Cari tahu apa yang harus dilakukan jika bayi Anda alergi terhadap stroberi.

Ketika bayi dapat diberi mentimun, Anda akan menemukannya di sini.

Terakhir kali saya masuk angin 3 tahun yang lalu, saya senang saya memiliki kekebalan yang baik. Tapi itu layak untuk hamil dan sakit. Segera sakit tenggorokan, tidak ada suhu, tetapi setelah sehari muncul rinitis dan batuk yang mengerikan. Terhadap flu biasa, dokter menasehati Humer, dan meresepkan batuk untuk diobati dengan sirup Althea. Ketika apoteker mengumumkan harganya di apotek, saya ragu dia akan membantu saya, tetapi salah. Bantuan datang setelah 2 hari, tetapi kursus 7 hari selesai juga.

Obatnya sangat bagus. Saya mengetahui tentang dia ketika seorang wanita hamil pergi dengan yang lebih muda. Kebetulan seluruh keluarga sakit. Saya harus minum obat, batuknya mengerikan, sudah mencekik. Kemudian putra sulungnya diberi sirup, minum tanpa perlawanan, karena rasanya sangat menyenangkan. Saya membutuhkan 2 botol untuk pemulihan, dan satu sudah cukup untuk anak itu, karena dosisnya lebih rendah.

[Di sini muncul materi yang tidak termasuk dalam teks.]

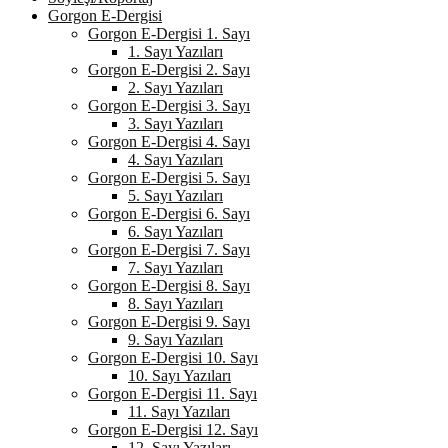
Gorgon E-Dergisi
Gorgon E-Dergisi 1. Sayı
1. Sayı Yazıları
Gorgon E-Dergisi 2. Sayı
2. Sayı Yazıları
Gorgon E-Dergisi 3. Sayı
3. Sayı Yazıları
Gorgon E-Dergisi 4. Sayı
4. Sayı Yazıları
Gorgon E-Dergisi 5. Sayı
5. Sayı Yazıları
Gorgon E-Dergisi 6. Sayı
6. Sayı Yazıları
Gorgon E-Dergisi 7. Sayı
7. Sayı Yazıları
Gorgon E-Dergisi 8. Sayı
8. Sayı Yazıları
Gorgon E-Dergisi 9. Sayı
9. Sayı Yazıları
Gorgon E-Dergisi 10. Sayı
10. Sayı Yazıları
Gorgon E-Dergisi 11. Sayı
11. Sayı Yazıları
Gorgon E-Dergisi 12. Sayı
12. Sayı Yazıları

Saya percaya bahwa obat herbal adalah pilihan terbaik jika selama kehamilan ada kebutuhan untuk perawatan. Sebelum hamil, saya selalu berusaha menyembuhkan dengan ramuan dan metode tradisional. Efeknya tidak lebih buruk dari obat yang diiklankan.

Dapatkah saya menggunakan sirup Althea selama kehamilan untuk batuk?

Batuk, seperti pilek apa pun selama kehamilan, tentu saja, tidak diinginkan, tetapi tidak selalu mungkin untuk menghindarinya. Dan kemudian calon ibu berpikir: “Tidak menyembuhkan - tidak ada pembicaraan. Perlakukan - lalu apa? " Tugas utama di sini bukan hanya untuk menghilangkan penyakit, tetapi juga tidak membahayakan anak.

Dalam kasus seperti itu, sediaan farmasi dengan komposisi alami datang untuk menyelamatkan. Dalam hal ini, bicarakan lebih lanjut tentang fitur pengobatan dengan sirup batuk Altea selama kehamilan.

Deskripsi obat

Sirup Althea adalah obat alami dengan efek ekspektoran yang kuat.

Digunakan untuk mengobati penyakit pada sistem pernapasan, disertai dengan batuk.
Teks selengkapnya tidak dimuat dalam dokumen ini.